Preoperative collaboration and consensus is crucial to avoid adverse intraoperative events involving obese patients with difficult airways.
When it comes to airway management, ENT procedures present a unique challenge, as both the surgeon and the anesthesia provider are working in the same area. A recent article examined the communication issues between these two providers with the goal of eliminating intraoperative disagreements and danger.
The paper, published last year in AMA Journal of Ethics, centered on the case study of a 52-year-old woman with a hoarse voice and trouble swallowing who had a history of obesity and obstructive sleep apnea. She couldn’t lay flat without shortness of breath due to a large benign thyroid mass that deviated her trachea and narrowed its oral opening. The patient elected to undergo a total thyroidectomy.
Discussing an airway plan, the anesthesiologist recommended fiberoptic intubation — a more conservative, less risky approach to securing the airway that would keep the patient awake and breathing on her own while her breathing tube was placed and secured prior to general anesthesia induction. The surgeon, however, feared the patient would feel terrified and panic during fiberoptic intubation, and the junior anesthesiologist deferred to the surgeon’s plan to rapidly secure her airway via a rigid bronchoscope.
With the patient in a 45-degree head-up position, the anesthesiologist administered anesthetics and paralytics and placed an oral airway but had difficulty securing it. The provider implemented a two-handed technique to mask ventilate the patient, but oxygen saturation continued to fall. Direct laryngoscopy was then attempted, but the vocal cords could not be visualized.
After another failed attempt at mask ventilation, the surgeon attempted several times to place the airway via rigid bronchoscope, but the patient’s oxygen saturation, blood pressure and heart rate fell, indicating looming cardiac arrest. Finally, the airway was secured, the patient stabilized and the surgery proceeded. Both providers were relieved but shaken, and resolved to examine the event and see how they could better collaborate.
The authors say this example illustrates the need for better preoperative communication between surgeons and anesthesiologists. "All team members' concerns should be voiced, heard, considered and addressed well in advance of surgery on a patient to allow time for good decision making and inclusive discussion, confirmation of available equipment, and an organized approach to managing a patient's care," they write. "In particular, the patient’s airway management plan needs to be discussed by the surgeon and anesthesiologist and agreed upon before a patient is taken to the operating room."

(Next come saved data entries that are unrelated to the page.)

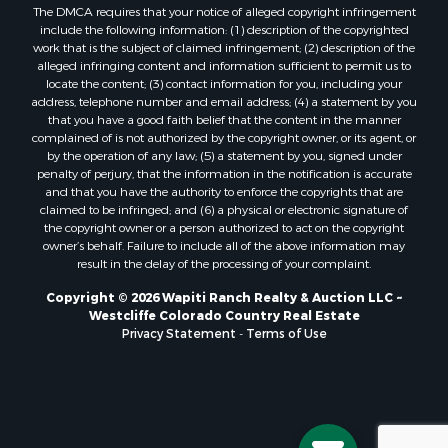
The DMCA requires that your notice of alleged copyright infringement
include the following information: (1) description of the copyrighted
work that is the subject of claimed infringement; (2) description of the
alleged infringing content and information sufficient to permit us to
locate the content; (3) contact information for you, including your
address, telephone number and email address; (4) a statement by you
that you have a good faith belief that the content in the manner
complained of is not authorized by the copyright owner, or its agent, or
by the operation of any law; (5) a statement by you, signed under
penalty of perjury, that the information in the notification is accurate
and that you have the authority to enforce the copyrights that are
claimed to be infringed; and (6) a physical or electronic signature of
the copyright owner or a person authorized to act on the copyright
owner’s behalf. Failure to include all of the above information may
result in the delay of the processing of your complaint.
Copyright © 2026 Wapiti Ranch Realty & Auction LLC ~
Westcliffe Colorado Country Real Estate
Privacy Statement
-
Terms of Use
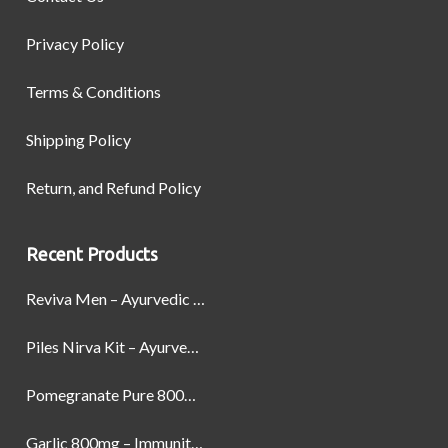
Privacy Policy
Terms & Conditions
Shipping Policy
Return, and Refund Policy
Recent Products
Reviva Men – Ayurvedic Formula designed to Boost Strength, Stamina, and Power by Naturally
Piles Nirva Kit – Ayurvedic Piles Treatment for Pain, Bleeding & Hemorrhoids Relief
Pomegranate Pure 800mg – Heart Health & Circulatory Booster | 60 Veg Capsules
Garlic 800mg – Immunity, Heart Health & Antioxidant Support | 60 Veg Capsules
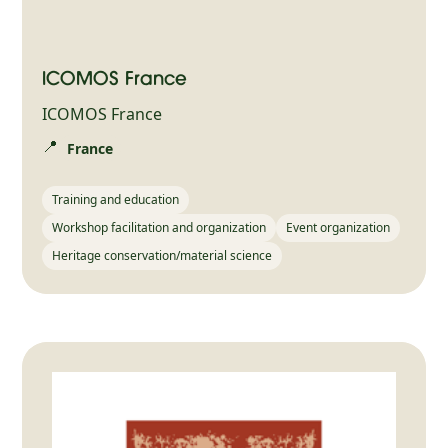
ICOMOS France
ICOMOS France
📍
France
Training and education
Workshop facilitation and organization
Event organization
Heritage conservation/material science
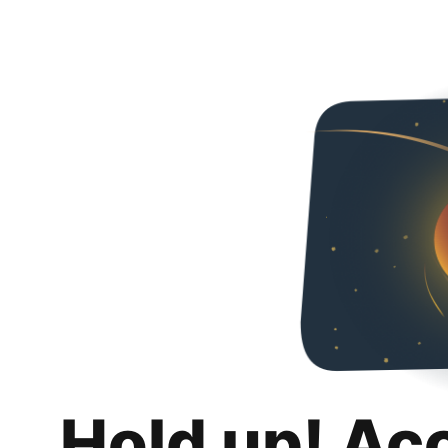
Hold up! Ac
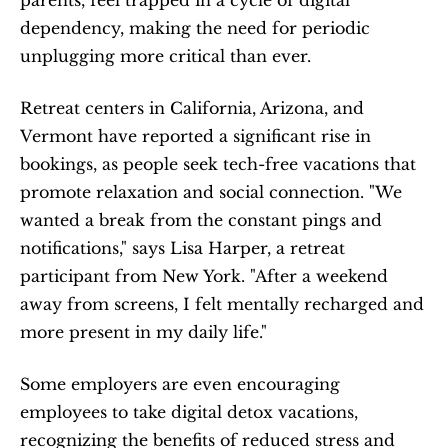
parents, feel trapped in a cycle of digital 
dependency, making the need for periodic 
unplugging more critical than ever.
Retreat centers in California, Arizona, and 
Vermont have reported a significant rise in 
bookings, as people seek tech-free vacations that 
promote relaxation and social connection. "We 
wanted a break from the constant pings and 
notifications," says Lisa Harper, a retreat 
participant from New York. "After a weekend 
away from screens, I felt mentally recharged and 
more present in my daily life."
Some employers are even encouraging 
employees to take digital detox vacations, 
recognizing the benefits of reduced stress and 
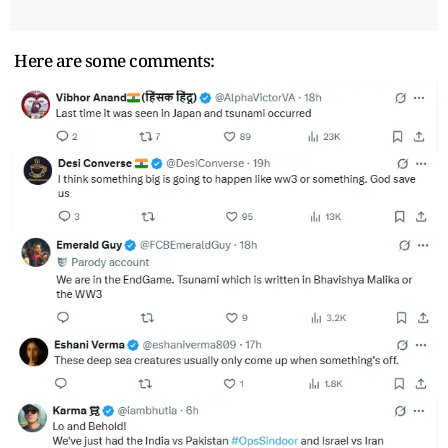
Here are some comments:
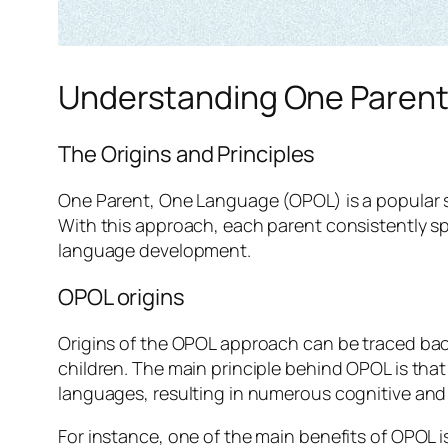
Understanding One Paren
The Origins and Principles
One Parent, One Language (OPOL) is a popular st
With this approach, each parent consistently sp
language development.
OPOL origins
Origins of the OPOL approach can be traced bac
children. The main principle behind OPOL is tha
languages, resulting in numerous cognitive and 
For instance, one of the main benefits of OPOL is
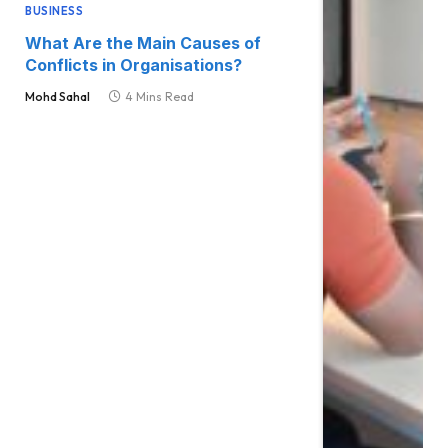
BUSINESS
What Are the Main Causes of
Conflicts in Organisations?
Mohd Sahal
4 Mins Read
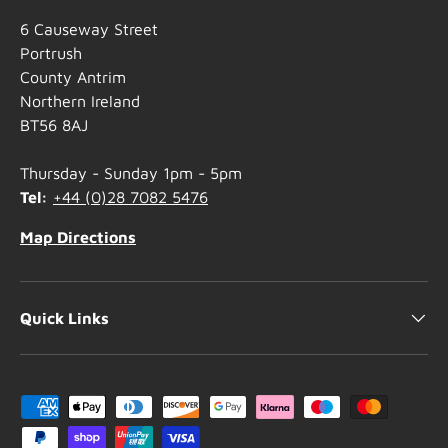
6 Causeway Street
Portrush
County Antrim
Northern Ireland
BT56 8AJ
Thursday - Sunday 1pm - 5pm
Tel:
+44 (0)28 7082 5476
Map Directions
Quick Links
Payment methods accepted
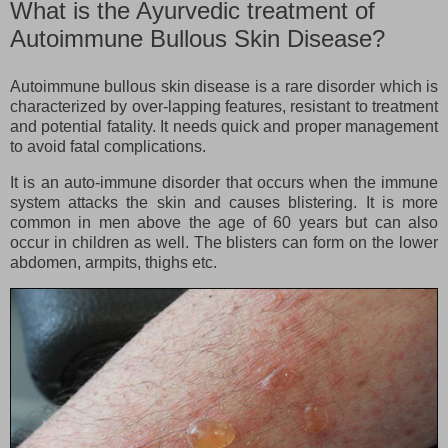
What is the Ayurvedic treatment of
Autoimmune Bullous Skin Disease?
Autoimmune bullous skin disease is a rare disorder which is
characterized by over-lapping features, resistant to treatment
and potential fatality. It needs quick and proper management
to avoid fatal complications.
It is an auto-immune disorder that occurs when the immune
system attacks the skin and causes blistering. It is more
common in men above the age of 60 years but can also
occur in children as well. The blisters can form on the lower
abdomen, armpits, thighs etc.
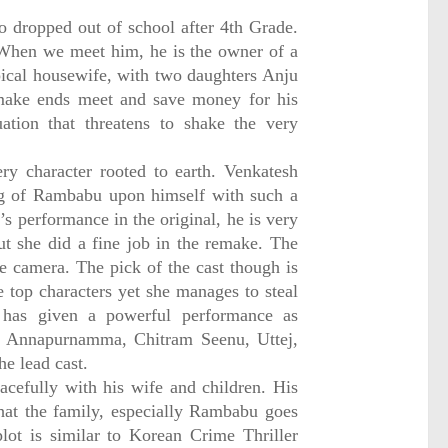
dropped out of school after 4th Grade.
 When we meet him, he is the owner of a
ical housewife, with two daughters Anju
 make ends meet and save money for his
uation that threatens to shake the very
ry character rooted to earth. Venkatesh
ng of Rambabu upon himself with such a
s performance in the original, he is very
t she did a fine job in the remake. The
re camera. The pick of the cast though is
e top characters yet she manages to steal
has given a powerful performance as
h, Annapurnamma, Chitram Seenu, Uttej,
e lead cast.
cefully with his wife and children. His
that the family, especially Rambabu goes
lot is similar to Korean Crime Thriller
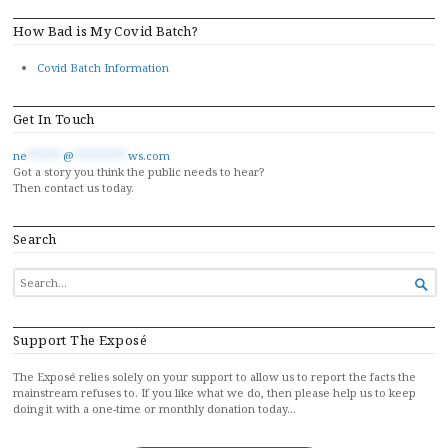
How Bad is My Covid Batch?
Covid Batch Information
Get In Touch
ne
******
@
*********
ws.com
Got a story you think the public needs to hear?
Then contact us today.
Search
SEARCH

FOR...
Support The Exposé
The Exposé relies solely on your support to allow us to report the facts the
mainstream refuses to. If you like what we do, then please help us to keep
doing it with a one-time or monthly donation today…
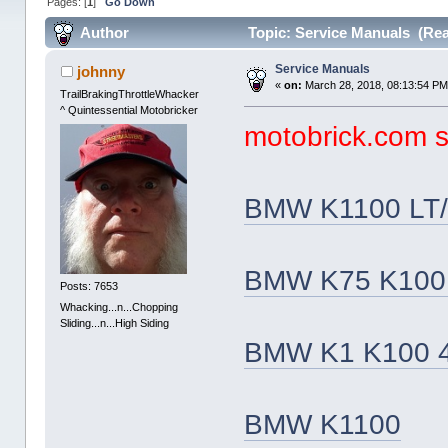
Pages: [
1
]
Go Down
Author
Topic: Service Manuals (Rea
Service Manuals
johnny
«
on:
March 28, 2018, 08:13:54 PM
TrailBrakingThrottleWhacker
^ Quintessential Motobricker
motobrick.com se
BMW K1100 LT/
BMW K75 K100 
Posts: 7653
Whacking...n...Chopping
Sliding...n...High Siding
BMW K1 K100 4
BMW K1100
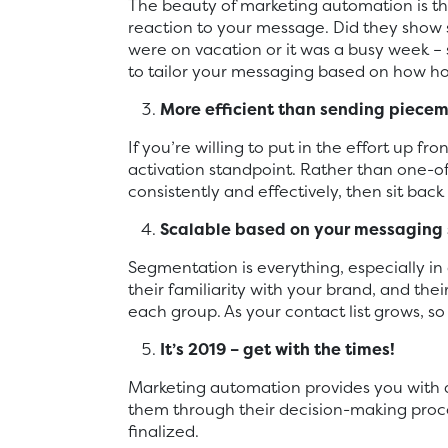
The beauty of marketing automation is tha
reaction to your message. Did they show
were on vacation or it was a busy week – 
to tailor your messaging based on how hot
More efficient than sending piece
If you’re willing to put in the effort up 
activation standpoint. Rather than one-o
consistently and effectively, then sit back
Scalable based on your messaging 
Segmentation is everything, especially i
their familiarity with your brand, and the
each group. As your contact list grows, so
It’s 2019 – get with the times!
Marketing automation provides you with a 
them through their decision-making proces
finalized.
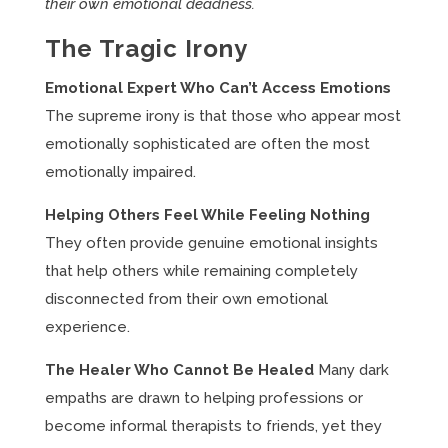
their own emotional deadness.
The Tragic Irony
Emotional Expert Who Can’t Access Emotions
The supreme irony is that those who appear most
emotionally sophisticated are often the most
emotionally impaired.
Helping Others Feel While Feeling Nothing
They often provide genuine emotional insights
that help others while remaining completely
disconnected from their own emotional
experience.
The Healer Who Cannot Be Healed
Many dark
empaths are drawn to helping professions or
become informal therapists to friends, yet they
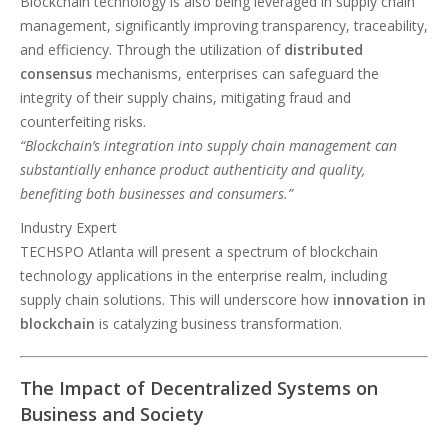
Blockchain technology is also being leveraged in supply chain
management, significantly improving transparency, traceability,
and efficiency. Through the utilization of
distributed
consensus
mechanisms, enterprises can safeguard the
integrity of their supply chains, mitigating fraud and
counterfeiting risks.
“Blockchain’s integration into supply chain management can
substantially enhance product authenticity and quality,
benefiting both businesses and consumers.”
Industry Expert
TECHSPO Atlanta will present a spectrum of blockchain
technology applications in the enterprise realm, including
supply chain solutions. This will underscore how
innovation in
blockchain
is catalyzing business transformation.
The Impact of Decentralized Systems on
Business and Society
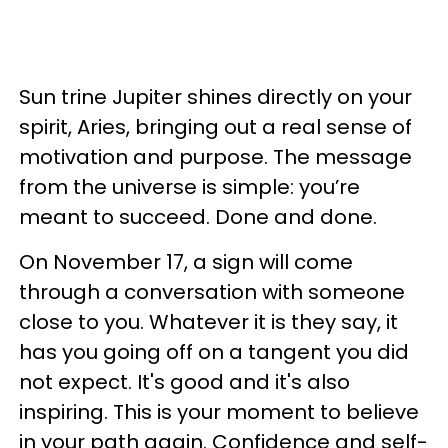
Sun trine Jupiter shines directly on your
spirit, Aries, bringing out a real sense of
motivation and purpose. The message
from the universe is simple: you’re
meant to succeed. Done and done.
On November 17, a sign will come
through a conversation with someone
close to you. Whatever it is they say, it
has you going off on a tangent you did
not expect. It's good and it's also
inspiring. This is your moment to believe
in your path again. Confidence and self-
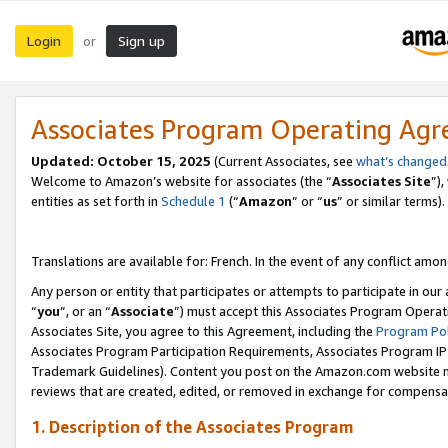
Login
Sign up
or
Associates Program Operating Ag
Updated:
October 15, 2025
(Current Associates, see
what’s changed
Welcome to Amazon’s website for associates (the “
Associates Site
”)
entities as set forth in
Schedule 1
(“
Amazon
” or “
us
” or similar terms).
Translations are available for: French. In the event of any conflict among
Any person or entity that participates or attempts to participate in ou
“
you
”, or an “
Associate
”) must accept this Associates Program Operat
Associates Site, you agree to this Agreement, including the
Program Pol
Associates Program Participation Requirements, Associates Program I
Trademark Guidelines). Content you post on the Amazon.com website m
reviews that are created, edited, or removed in exchange for compensati
1. Description of the Associates Program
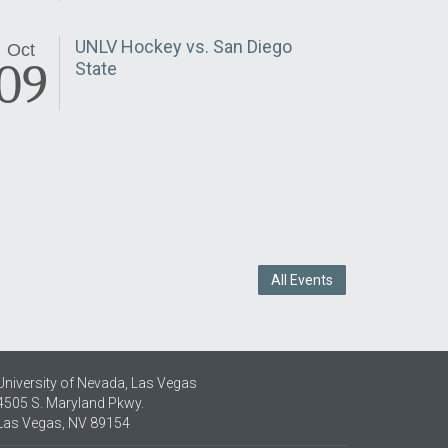
UNLV Hockey vs. San Diego
Oct
09
State
All Events
University of Nevada, Las Vegas
4505 S. Maryland Pkwy.
Las Vegas, NV 89154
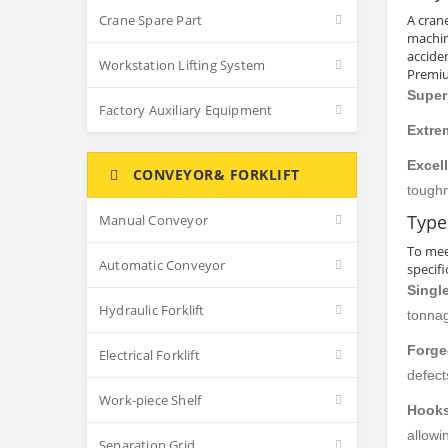
Crane Spare Part
A cran
machin
accide
Workstation Lifting System
Premiu
Super
Factory Auxiliary Equipment
Extre
Excel
CONVEYOR& FORKLIFT
toughn
Type
Manual Conveyor
To mee
Automatic Conveyor
specif
Singl
Hydraulic Forklift
tonnag
Forge
Electrical Forklift
defect
Work-piece Shelf
Hooks
allowi
Separation Grid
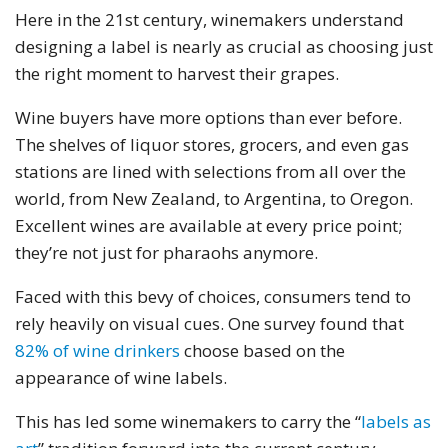
Here in the 21st century, winemakers understand
designing a label is nearly as crucial as choosing just
the right moment to harvest their grapes.
Wine buyers have more options than ever before.
The shelves of liquor stores, grocers, and even gas
stations are lined with selections from all over the
world, from New Zealand, to Argentina, to Oregon.
Excellent wines are available at every price point;
they’re not just for pharaohs anymore.
Faced with this bevy of choices, consumers tend to
rely heavily on visual cues. One survey found that
82% of wine drinkers
choose based on the
appearance of wine labels.
This has led some winemakers to carry the “
labels as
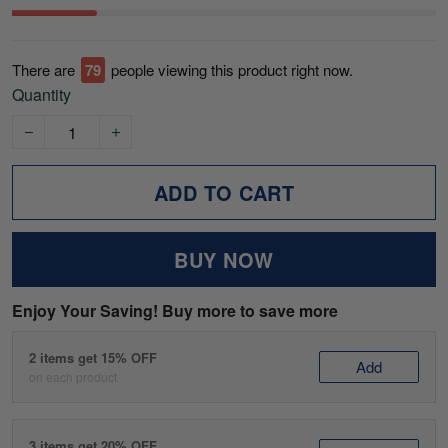
There are
82
people viewing this product right now.
Quantity
ADD TO CART
BUY NOW
Enjoy Your Saving! Buy more to save more
2 items get 15% OFF
Add
on each product
3 items get 20% OFF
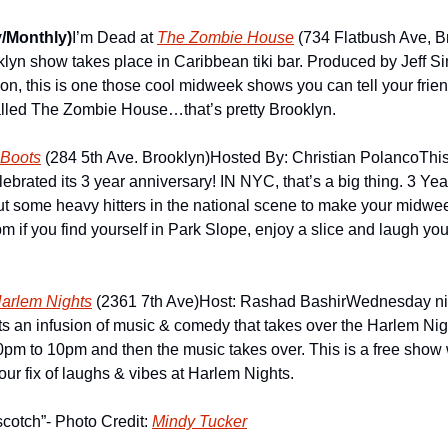
/Monthly)
I’m Dead at 
The Zombie House
 (734 Flatbush Ave, B
lyn show takes place in Caribbean tiki bar. Produced by Jeff S
, this is one those cool midweek shows you can tell your friends
alled The Zombie House…that’s pretty Brooklyn.
Boots
 (284 5th Ave. Brooklyn)
Hosted By: Christian Polanco
Thi
lebrated its 3 year anniversary! IN NYC, that’s a big thing. 3 Year
t some heavy hitters in the national scene to make your midwee
if you find yourself in Park Slope, enjoy a slice and laugh you
arlem Nights
 (2361 7th Ave)
Host: Rashad Bashir
Wednesday nig
 an infusion of music & comedy that takes over the Harlem Nigh
m to 10pm and then the music takes over. This is a free show wi
ur fix of laughs & vibes at Harlem Nights.
cotch”- Photo Credit: 
Mindy Tucker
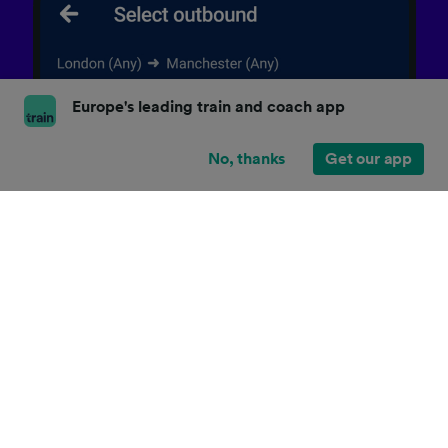
Europe's leading train and coach app
No, thanks
Get our app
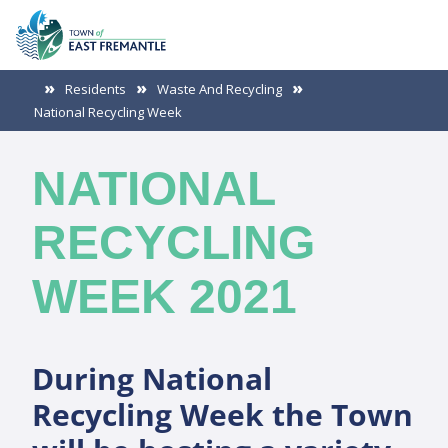
Residents
Waste And Recycling
National Recycling Week
NATIONAL
RECYCLING
WEEK 2021
During National
Recycling Week the Town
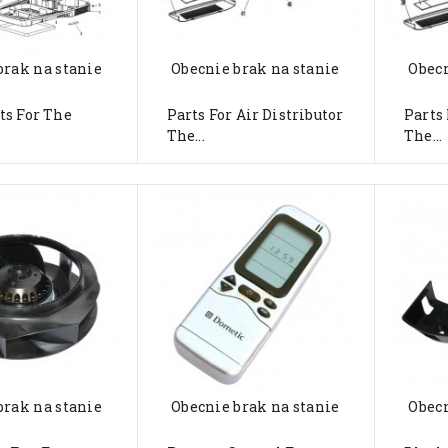
brak na stanie
Obecnie brak na stanie
Obecn
ts For The
Parts For Air Distributor
Parts 
.
The...
The...
brak na stanie
Obecnie brak na stanie
Obecn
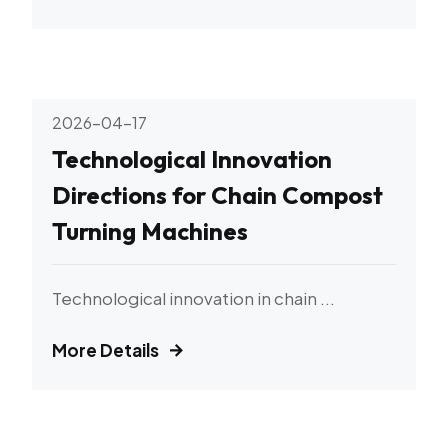
2026-04-17
Technological Innovation
Directions for Chain Compost
Turning Machines
Technological innovation in chain ...
More Details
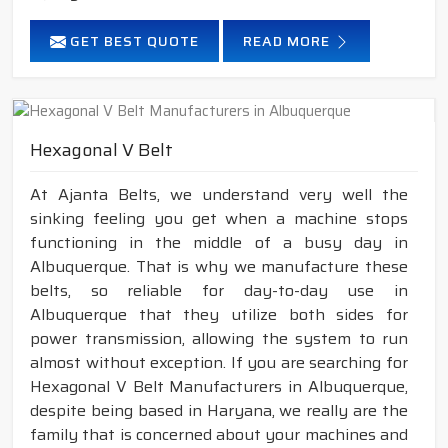
GET BEST QUOTE
READ MORE
Hexagonal V Belt
At Ajanta Belts, we understand very well the
sinking feeling you get when a machine stops
functioning in the middle of a busy day in
Albuquerque. That is why we manufacture these
belts, so reliable for day-to-day use in
Albuquerque that they utilize both sides for
power transmission, allowing the system to run
almost without exception. If you are searching for
Hexagonal V Belt Manufacturers in Albuquerque,
despite being based in Haryana, we really are the
family that is concerned about your machines and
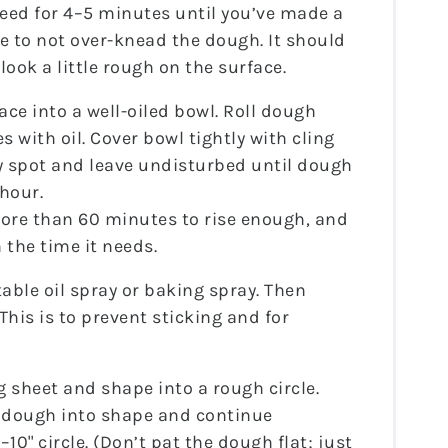
eed for 4–5 minutes until you’ve made a
 to not over-knead the dough. It should
 look a little rough on the surface.
ce into a well-oiled bowl. Roll dough
s with oil. Cover bowl tightly with cling
ry spot and leave undisturbed until dough
 hour.
re than 60 minutes to rise enough, and
 the time it needs.
able oil spray or baking spray. Then
(This is to prevent sticking and for
sheet and shape into a rough circle.
e dough into shape and continue
10" circle. (Don’t pat the dough flat; just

The authors say the unique skill sets of the surgeon and the anesthesiologist should be respected. "The anesthesiologist’s communication of a pharmacological approach to sedation during an attempted awake fiberoptic intubation might alleviate the surgeon’s concerns about patient comfort," they say of the case study. "Alternatively, a surgeon’s adeptness and experience with an available rigid bronchoscope might mitigate an anesthesiologist's concerns that a patient remain spontaneously ventilating during the induction process." They add that the patient should also be aware of and sign off on the airway plan.
"Despite its high-stakes implications for patient safety, operating room communication remains under researched," the authors say. "Surgeon-anesthesiologist relationships might be the most central factor in determining how effectively operating room teams function. As the case highlights, the dynamics between these two physicians — who might share, yield or compete for leadership in operating room settings — can ultimately facilitate or impede success."
They say intraoperative and postoperative airway management decisions should be informed by relevant considerations of a patient’s anatomy, likelihood of success with any planned strategy, image review and contingency planning. They encourage surgeons and anesthesiologists to better understand and appreciate their successes, learn from their mistakes, optimize their interdisciplinary relationships, and foster collaboration and a sense of accountability and collective ownership of patients' safety and care.